André Amaral é artista visual e DJ, com incursões pelo universo da ilustração editorial e design gráfico. André é bacharel em pintura e mestre em linguagens visuais pela Universidade Federal do Rio de Janeiro. Recebeu prêmios no Salão da Bahia, em Salvador em 2002, e no Interferências Urbanas no Rio de Janeiro, em 2008. André tem participado de coletivos que reúnem artes visuais, happenings e festas gratuitas no espaço urbano.
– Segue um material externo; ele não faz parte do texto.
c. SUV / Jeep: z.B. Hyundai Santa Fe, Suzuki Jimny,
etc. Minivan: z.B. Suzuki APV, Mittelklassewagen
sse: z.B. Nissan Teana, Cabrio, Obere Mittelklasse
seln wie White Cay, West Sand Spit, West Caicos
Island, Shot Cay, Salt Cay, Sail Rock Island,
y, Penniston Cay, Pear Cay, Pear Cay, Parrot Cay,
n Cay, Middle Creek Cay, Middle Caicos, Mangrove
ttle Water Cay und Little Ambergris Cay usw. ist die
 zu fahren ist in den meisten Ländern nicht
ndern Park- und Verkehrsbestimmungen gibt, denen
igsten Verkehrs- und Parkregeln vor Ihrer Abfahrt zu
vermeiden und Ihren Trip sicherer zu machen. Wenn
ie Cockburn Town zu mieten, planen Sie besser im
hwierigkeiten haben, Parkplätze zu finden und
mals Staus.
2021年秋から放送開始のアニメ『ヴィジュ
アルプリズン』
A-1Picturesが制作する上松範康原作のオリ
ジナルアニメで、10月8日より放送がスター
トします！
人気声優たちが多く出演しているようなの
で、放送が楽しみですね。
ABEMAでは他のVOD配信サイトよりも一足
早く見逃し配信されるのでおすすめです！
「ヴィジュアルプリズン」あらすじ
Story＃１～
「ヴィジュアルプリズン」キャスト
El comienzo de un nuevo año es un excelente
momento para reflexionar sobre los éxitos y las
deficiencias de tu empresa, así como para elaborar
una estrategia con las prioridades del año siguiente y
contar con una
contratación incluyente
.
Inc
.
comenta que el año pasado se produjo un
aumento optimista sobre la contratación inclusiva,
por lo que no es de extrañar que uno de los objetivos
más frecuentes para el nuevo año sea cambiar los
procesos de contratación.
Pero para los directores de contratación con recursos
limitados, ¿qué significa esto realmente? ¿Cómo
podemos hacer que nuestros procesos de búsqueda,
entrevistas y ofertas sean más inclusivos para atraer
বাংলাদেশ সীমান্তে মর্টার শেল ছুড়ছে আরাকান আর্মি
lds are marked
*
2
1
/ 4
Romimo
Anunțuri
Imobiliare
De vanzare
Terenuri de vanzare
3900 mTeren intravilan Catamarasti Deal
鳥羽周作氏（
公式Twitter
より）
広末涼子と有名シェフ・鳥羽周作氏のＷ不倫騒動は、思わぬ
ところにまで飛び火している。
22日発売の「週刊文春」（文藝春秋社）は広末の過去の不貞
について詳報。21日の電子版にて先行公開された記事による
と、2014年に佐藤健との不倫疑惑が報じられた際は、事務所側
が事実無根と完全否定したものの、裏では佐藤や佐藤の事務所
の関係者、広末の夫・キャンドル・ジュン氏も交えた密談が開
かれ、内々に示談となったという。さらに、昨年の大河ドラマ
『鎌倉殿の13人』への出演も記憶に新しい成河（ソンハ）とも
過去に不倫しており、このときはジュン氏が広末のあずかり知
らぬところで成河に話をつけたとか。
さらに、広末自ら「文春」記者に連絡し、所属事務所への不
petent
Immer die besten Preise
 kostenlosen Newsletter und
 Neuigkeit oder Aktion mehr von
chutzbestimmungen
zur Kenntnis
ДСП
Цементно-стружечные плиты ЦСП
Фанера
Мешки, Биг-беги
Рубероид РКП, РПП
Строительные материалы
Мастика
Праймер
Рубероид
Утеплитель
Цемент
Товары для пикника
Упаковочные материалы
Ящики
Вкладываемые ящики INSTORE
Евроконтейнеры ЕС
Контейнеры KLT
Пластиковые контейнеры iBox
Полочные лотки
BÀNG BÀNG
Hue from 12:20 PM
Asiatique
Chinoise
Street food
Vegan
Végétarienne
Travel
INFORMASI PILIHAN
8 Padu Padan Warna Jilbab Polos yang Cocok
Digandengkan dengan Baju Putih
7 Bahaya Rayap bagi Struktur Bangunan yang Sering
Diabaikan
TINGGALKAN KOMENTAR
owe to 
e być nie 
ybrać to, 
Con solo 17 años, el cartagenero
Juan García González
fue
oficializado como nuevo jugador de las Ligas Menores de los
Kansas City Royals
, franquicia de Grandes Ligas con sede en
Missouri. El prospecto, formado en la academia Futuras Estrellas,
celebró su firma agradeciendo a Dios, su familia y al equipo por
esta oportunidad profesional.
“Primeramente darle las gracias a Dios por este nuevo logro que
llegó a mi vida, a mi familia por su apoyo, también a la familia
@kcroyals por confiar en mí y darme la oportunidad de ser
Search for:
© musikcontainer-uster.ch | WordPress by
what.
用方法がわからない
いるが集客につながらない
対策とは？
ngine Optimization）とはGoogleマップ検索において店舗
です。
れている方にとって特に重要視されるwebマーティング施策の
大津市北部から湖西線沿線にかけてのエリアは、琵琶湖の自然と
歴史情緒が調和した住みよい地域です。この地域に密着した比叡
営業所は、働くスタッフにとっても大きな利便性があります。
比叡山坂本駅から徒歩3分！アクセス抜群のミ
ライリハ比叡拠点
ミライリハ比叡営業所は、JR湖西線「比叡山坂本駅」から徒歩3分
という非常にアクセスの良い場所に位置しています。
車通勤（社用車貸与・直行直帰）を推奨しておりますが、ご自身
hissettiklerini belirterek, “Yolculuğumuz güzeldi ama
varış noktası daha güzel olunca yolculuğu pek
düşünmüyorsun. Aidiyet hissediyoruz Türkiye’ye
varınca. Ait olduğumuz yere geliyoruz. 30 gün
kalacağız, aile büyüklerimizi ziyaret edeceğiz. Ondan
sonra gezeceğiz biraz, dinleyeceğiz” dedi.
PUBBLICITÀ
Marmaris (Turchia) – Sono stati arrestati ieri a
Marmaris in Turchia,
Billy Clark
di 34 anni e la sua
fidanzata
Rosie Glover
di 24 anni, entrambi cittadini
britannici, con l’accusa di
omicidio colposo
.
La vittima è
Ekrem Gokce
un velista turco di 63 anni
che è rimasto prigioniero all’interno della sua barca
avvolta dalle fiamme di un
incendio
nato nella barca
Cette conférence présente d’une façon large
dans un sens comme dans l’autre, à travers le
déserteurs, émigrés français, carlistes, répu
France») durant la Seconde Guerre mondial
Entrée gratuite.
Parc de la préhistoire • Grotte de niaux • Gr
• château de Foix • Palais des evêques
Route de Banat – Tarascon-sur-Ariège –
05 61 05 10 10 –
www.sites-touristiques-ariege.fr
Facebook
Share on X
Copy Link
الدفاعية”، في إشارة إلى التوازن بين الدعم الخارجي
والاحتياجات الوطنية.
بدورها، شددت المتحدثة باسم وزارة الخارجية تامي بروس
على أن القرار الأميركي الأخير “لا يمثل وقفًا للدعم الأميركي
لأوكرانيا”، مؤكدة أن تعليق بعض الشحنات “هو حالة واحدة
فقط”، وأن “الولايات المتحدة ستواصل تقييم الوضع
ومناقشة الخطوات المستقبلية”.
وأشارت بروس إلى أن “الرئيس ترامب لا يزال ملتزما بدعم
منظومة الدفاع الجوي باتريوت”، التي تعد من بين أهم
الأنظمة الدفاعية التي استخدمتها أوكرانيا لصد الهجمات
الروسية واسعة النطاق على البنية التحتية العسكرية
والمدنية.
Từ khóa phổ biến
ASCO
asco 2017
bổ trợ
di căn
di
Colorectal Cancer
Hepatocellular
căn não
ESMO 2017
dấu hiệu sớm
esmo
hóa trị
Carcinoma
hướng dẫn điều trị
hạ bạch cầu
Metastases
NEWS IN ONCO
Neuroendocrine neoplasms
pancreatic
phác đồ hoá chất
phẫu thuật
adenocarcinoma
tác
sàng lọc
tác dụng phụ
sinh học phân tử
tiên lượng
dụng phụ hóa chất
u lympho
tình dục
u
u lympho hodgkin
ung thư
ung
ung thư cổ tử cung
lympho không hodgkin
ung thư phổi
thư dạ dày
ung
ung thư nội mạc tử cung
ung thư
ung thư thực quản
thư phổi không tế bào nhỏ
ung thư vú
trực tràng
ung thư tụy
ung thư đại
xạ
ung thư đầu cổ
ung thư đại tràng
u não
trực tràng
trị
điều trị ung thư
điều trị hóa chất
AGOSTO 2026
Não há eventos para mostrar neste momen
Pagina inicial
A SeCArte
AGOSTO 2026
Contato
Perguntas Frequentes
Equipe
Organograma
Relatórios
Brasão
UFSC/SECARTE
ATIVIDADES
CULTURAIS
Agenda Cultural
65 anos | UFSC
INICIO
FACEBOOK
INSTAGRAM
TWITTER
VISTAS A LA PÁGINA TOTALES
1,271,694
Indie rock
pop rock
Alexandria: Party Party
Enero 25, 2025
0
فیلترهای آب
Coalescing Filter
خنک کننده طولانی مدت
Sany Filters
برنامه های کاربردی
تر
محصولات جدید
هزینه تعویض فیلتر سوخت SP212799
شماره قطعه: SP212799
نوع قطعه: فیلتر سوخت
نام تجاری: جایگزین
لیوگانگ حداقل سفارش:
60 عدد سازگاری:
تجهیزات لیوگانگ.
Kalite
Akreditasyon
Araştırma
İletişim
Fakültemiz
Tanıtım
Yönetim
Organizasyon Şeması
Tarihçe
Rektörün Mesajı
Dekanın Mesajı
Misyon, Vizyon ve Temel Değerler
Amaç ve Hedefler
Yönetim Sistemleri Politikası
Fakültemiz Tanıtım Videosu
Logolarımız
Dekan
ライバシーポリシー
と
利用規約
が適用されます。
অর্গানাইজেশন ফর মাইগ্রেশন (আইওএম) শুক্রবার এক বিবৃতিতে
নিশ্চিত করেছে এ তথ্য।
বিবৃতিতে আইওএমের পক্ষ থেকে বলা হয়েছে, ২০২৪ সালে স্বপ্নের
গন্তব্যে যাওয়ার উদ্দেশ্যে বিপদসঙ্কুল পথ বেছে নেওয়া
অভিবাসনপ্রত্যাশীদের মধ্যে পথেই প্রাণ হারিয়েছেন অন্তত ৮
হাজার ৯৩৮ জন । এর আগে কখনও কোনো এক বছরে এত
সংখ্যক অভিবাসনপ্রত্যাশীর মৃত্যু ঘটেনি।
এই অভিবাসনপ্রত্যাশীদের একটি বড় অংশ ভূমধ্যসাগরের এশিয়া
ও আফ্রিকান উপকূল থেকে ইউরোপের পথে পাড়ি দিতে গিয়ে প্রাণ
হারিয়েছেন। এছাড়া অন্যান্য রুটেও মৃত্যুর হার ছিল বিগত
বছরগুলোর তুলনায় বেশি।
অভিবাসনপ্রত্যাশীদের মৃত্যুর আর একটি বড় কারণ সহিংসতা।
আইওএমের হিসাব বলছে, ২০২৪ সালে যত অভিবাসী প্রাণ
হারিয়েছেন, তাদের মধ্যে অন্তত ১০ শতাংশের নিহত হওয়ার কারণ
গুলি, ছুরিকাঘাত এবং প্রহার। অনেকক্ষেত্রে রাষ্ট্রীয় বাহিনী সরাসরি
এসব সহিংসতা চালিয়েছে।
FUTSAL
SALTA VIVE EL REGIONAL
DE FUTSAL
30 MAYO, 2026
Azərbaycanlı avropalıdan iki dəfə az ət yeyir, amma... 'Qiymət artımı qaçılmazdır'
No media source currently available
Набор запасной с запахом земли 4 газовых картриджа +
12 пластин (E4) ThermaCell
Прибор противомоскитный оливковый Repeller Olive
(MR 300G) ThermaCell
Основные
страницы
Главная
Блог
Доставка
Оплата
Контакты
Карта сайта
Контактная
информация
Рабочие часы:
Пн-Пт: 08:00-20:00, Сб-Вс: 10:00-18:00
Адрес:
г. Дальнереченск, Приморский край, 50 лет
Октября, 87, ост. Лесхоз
Em 2010, esteve na Bienal de São Paulo em um dos ‘terreiros’ do coletivo La Rica (curadoria de Pedro França). Em junho de 2010, passou dois meses na Holanda em residência artística a convite da Flatstation. Em 2011 expôs seu trabalho em uma individual na galeria do Espaço Cultural Sérgio Porto. Natural de São Paulo, Amaral atualmente vive e trabalha no Rio de Janeiro, onde participa do coletivo multimídia Nuvem.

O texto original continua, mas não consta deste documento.